In light of the monetary equation, it’s not surprising the Woodland Park Zoo would like another baby elephant, in spite of the fact the herpes virus might be passed on to the next baby. This hardly matters; the simple equation is the investment return is made in the first five years of the baby’s life.
Stir into the recipe the fact that, in 1971, the director of Woodland Park Zoo made an annual salary of about $18,000.00. The annual median wage for the average American at that time was about $10,000.00, slightly more than one-half the zoo director’s salary. Today the average wage for a US citizen is about $41,000.00, $1000.00 less than the average in 2005. The current director of Woodland Park Zoo hauls in almost $250,000.00 a year, more than five times what the average citizen makes. In this new world, CEOs are paid royally to insure the ‘bottom line’ stays at the top. If you don’t think that our cultural and educational institutions have been re-fashioned with a corporate mentality, then consider that the President of Ohio State University makes a whopping $1.5 million per year, at a time when educational costs for students keeps rising and the quality of education keeps falling. What matters most to the people that run things are the people that run things.

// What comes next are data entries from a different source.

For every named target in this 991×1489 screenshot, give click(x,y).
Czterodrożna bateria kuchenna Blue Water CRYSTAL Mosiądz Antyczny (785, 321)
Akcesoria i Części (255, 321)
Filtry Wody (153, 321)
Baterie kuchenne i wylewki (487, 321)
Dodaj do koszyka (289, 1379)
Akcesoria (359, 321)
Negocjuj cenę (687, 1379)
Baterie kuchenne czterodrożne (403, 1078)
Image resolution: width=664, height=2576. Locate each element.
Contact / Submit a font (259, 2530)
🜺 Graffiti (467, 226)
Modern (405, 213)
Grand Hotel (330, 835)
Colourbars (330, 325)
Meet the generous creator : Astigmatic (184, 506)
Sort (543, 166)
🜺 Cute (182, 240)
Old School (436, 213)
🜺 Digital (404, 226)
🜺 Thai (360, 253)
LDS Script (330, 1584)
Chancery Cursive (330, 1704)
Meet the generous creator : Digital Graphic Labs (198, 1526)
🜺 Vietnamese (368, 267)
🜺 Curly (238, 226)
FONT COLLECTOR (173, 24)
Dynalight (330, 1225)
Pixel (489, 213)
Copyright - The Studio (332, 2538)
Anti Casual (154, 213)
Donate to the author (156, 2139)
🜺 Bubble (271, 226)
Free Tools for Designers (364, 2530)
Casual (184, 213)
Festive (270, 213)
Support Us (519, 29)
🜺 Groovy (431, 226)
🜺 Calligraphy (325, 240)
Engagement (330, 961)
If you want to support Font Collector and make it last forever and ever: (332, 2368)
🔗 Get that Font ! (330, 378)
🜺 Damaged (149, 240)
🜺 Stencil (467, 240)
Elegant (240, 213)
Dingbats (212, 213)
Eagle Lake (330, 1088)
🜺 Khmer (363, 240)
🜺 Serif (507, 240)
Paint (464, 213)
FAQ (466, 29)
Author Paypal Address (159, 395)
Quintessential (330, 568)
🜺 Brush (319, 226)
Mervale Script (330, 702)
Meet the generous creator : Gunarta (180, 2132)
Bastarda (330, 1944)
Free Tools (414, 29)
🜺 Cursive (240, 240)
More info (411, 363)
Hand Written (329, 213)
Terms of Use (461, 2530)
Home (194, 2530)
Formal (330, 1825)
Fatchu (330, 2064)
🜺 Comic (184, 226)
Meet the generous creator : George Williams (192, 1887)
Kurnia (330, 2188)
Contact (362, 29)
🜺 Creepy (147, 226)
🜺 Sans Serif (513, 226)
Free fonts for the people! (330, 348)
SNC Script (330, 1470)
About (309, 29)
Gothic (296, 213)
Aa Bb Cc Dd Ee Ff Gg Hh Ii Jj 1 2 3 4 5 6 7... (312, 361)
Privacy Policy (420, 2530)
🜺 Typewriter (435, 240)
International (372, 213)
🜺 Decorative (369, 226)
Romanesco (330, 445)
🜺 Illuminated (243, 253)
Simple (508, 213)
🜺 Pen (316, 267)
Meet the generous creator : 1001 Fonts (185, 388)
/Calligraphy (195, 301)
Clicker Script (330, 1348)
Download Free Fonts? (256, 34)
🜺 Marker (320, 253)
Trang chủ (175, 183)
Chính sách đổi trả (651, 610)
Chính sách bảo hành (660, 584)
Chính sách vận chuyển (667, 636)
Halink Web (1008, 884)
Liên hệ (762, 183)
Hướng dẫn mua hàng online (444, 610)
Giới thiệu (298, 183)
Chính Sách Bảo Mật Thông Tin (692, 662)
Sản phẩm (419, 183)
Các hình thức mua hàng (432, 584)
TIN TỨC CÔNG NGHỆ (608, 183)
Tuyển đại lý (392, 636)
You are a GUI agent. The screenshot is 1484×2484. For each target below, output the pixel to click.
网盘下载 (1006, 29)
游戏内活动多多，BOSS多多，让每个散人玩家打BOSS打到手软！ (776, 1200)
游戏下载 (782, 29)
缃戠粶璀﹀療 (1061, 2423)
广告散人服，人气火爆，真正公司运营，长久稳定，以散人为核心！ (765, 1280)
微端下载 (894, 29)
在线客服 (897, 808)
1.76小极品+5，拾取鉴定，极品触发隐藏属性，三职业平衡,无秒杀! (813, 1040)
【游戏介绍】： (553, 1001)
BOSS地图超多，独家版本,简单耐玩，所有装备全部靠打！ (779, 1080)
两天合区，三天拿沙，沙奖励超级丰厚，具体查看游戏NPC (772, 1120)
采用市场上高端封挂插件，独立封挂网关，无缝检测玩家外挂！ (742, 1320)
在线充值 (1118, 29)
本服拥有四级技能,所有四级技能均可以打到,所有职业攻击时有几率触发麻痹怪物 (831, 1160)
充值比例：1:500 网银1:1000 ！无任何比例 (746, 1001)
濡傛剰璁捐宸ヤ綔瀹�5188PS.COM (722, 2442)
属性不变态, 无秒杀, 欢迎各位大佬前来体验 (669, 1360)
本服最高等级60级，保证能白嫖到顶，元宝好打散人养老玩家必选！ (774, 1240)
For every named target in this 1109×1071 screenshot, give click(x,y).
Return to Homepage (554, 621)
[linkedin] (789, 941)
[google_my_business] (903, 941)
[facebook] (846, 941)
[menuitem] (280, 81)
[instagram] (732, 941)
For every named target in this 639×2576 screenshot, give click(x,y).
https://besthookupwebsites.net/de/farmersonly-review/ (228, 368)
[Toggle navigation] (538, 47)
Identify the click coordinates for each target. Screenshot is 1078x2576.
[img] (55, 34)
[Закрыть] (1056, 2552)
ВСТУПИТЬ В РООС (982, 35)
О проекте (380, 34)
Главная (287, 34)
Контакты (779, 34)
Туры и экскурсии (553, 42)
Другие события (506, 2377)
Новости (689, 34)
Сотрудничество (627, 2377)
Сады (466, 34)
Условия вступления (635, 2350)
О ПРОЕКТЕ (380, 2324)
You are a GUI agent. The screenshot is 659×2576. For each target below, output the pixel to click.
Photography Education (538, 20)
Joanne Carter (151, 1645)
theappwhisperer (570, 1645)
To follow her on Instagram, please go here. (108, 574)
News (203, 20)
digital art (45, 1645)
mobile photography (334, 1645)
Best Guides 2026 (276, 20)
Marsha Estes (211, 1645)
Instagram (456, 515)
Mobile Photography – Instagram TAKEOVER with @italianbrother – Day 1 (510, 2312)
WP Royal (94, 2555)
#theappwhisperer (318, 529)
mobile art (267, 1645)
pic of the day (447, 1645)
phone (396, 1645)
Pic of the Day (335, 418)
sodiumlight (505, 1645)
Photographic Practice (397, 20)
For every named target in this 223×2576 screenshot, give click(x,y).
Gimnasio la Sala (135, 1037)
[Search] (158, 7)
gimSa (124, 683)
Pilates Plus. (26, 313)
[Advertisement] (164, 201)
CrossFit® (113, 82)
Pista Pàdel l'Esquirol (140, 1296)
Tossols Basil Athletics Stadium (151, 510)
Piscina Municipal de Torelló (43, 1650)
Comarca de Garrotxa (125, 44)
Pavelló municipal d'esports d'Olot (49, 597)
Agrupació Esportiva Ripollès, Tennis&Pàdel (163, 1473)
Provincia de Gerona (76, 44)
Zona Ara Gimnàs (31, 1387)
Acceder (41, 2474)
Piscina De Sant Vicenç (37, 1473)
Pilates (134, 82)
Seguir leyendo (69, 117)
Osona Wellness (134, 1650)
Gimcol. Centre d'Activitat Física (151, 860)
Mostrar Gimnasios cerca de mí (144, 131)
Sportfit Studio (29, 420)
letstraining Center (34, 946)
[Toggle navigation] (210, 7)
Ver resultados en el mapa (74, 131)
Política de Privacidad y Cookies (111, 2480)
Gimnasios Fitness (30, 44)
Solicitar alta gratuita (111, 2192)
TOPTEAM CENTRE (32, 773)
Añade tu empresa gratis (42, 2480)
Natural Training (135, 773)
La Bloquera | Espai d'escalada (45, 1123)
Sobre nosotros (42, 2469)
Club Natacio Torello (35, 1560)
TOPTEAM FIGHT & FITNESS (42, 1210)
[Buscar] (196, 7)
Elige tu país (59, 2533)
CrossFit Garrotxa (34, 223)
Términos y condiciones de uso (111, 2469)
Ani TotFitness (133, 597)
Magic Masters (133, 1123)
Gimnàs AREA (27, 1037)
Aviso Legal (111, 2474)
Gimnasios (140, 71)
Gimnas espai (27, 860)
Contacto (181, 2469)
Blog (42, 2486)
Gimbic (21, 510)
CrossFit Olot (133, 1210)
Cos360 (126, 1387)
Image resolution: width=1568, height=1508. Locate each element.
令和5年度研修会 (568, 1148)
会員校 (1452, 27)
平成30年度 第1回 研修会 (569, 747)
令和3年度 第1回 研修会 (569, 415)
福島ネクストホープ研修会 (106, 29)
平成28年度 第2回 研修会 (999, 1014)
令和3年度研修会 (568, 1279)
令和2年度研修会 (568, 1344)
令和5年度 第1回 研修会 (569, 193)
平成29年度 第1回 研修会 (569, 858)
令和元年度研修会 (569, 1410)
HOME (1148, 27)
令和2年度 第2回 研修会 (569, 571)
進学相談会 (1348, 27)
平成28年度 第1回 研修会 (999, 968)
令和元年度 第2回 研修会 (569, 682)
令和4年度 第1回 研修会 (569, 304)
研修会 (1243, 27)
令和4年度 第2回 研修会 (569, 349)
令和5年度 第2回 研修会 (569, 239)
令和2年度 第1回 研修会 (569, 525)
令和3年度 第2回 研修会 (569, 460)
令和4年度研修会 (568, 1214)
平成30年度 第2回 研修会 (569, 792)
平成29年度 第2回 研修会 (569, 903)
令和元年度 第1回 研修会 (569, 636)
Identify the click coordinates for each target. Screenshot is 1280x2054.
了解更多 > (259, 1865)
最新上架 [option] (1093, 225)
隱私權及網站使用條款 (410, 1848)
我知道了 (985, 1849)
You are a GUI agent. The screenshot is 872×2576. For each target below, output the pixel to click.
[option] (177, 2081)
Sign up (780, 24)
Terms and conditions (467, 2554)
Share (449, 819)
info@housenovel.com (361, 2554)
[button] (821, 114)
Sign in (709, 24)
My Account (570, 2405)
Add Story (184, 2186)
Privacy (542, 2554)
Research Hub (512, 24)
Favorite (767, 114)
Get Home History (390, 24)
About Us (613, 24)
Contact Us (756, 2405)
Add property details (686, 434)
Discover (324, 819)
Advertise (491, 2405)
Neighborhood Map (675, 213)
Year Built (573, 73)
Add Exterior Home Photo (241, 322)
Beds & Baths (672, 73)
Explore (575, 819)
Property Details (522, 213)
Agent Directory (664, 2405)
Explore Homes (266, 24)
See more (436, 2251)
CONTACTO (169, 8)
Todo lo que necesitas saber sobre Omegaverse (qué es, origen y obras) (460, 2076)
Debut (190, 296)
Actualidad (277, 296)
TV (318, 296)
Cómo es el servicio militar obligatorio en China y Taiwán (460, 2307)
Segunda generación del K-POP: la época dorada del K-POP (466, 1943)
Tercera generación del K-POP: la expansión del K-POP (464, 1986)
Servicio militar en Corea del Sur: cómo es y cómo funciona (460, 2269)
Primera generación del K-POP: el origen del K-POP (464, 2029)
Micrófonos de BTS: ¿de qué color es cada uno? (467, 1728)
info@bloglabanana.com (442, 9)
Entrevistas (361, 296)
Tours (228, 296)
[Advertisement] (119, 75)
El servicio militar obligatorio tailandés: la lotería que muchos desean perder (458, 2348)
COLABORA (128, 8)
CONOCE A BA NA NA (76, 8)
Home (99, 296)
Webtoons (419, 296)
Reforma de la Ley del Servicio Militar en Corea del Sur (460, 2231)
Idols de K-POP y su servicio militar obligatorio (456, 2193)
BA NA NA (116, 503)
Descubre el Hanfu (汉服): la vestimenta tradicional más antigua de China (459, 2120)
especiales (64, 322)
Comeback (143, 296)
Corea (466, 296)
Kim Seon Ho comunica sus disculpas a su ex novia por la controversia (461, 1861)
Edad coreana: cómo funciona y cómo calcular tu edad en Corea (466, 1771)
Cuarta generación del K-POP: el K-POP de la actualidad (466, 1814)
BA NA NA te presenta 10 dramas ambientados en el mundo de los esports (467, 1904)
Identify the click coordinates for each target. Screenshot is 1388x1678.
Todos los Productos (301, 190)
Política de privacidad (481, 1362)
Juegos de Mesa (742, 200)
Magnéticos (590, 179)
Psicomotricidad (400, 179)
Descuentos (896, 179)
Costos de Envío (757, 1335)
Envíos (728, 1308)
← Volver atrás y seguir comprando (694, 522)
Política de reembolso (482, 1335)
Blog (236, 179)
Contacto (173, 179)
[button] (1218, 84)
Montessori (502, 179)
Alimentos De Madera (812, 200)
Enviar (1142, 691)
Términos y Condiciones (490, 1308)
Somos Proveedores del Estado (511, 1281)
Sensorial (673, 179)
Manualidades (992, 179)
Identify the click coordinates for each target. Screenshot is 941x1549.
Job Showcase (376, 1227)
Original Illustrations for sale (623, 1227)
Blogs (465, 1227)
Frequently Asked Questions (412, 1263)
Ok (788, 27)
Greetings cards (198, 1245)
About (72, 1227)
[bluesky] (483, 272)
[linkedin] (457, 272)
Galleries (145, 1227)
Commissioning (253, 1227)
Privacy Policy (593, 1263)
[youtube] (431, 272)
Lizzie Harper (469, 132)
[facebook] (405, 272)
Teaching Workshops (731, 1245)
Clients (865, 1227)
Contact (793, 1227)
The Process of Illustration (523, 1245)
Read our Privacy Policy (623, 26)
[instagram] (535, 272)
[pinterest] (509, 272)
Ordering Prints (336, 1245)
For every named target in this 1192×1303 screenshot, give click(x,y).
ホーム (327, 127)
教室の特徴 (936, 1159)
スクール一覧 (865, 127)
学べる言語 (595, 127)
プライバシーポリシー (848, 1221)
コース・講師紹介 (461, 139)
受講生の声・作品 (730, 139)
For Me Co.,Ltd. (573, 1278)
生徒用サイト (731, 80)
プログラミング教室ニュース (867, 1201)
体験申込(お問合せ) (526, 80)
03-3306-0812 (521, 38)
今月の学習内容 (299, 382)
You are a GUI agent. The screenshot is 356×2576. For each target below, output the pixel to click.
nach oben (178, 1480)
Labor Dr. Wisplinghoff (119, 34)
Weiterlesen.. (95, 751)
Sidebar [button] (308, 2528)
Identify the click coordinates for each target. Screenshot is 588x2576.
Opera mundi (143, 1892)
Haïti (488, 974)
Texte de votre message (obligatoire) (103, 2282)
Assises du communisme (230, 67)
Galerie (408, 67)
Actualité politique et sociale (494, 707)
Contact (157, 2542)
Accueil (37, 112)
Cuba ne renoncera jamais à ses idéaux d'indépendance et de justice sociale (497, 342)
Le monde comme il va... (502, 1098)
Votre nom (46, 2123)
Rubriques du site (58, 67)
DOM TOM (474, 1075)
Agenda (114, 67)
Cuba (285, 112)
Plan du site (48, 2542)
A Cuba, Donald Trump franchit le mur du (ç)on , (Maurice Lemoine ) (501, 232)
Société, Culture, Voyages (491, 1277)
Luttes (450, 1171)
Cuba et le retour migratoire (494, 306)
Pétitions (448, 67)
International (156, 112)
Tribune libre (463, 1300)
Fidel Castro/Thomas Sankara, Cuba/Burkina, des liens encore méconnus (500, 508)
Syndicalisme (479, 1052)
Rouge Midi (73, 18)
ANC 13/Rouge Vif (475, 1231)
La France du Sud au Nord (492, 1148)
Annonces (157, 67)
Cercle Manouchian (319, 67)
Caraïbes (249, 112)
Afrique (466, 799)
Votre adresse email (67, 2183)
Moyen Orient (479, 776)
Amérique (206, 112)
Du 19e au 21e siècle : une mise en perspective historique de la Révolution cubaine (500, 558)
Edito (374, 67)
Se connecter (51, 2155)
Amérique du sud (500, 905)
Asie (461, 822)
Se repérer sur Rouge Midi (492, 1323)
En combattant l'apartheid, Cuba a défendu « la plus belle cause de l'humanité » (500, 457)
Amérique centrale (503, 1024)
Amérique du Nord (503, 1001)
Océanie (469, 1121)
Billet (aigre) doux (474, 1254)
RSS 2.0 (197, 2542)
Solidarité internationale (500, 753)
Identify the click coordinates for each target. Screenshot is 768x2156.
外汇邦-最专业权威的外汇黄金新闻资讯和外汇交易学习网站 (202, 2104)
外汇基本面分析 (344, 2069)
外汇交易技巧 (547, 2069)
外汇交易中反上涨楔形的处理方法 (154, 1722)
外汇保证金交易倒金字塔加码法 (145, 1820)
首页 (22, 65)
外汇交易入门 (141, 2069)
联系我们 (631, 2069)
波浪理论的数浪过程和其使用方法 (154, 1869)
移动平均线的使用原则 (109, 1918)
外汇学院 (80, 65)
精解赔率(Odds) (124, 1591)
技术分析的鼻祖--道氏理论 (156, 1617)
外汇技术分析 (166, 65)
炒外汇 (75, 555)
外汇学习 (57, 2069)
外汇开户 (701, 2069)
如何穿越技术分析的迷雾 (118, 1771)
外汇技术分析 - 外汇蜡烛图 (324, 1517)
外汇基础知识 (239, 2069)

Yet even so, in the case of Woodland Park Zoo, which belongs to the community, it is up to the citizens to make a difference. Because, finally, it is the people who decide what the ‘bottom line’ is. If we would only choose to, we can make a difference. We can write to the newspaper. We can write to the zoo. And, most affectively, we can refuse to visit the zoo until the elephants have been released.
We should ask ourselves why we imprison humans for being bad and imprison other creatures for being good. Keeping any species in unnatural confinement because we cannot protect its habitat nor provide a sanctuary is not a valid argument. It is merely a rationale motivated by greed, an unwillingness to make changes or because we are simply too lazy. It is unlikely the two men who killed the young elephant will be caught. And it is likely more elephants will die. As long as people desire to wear the teeth of an endangered species, there will always be someone at hand to do the slaughter. And as long as money is made from the imprisonment of non-human creatures for our entertainment, the cages will remain full.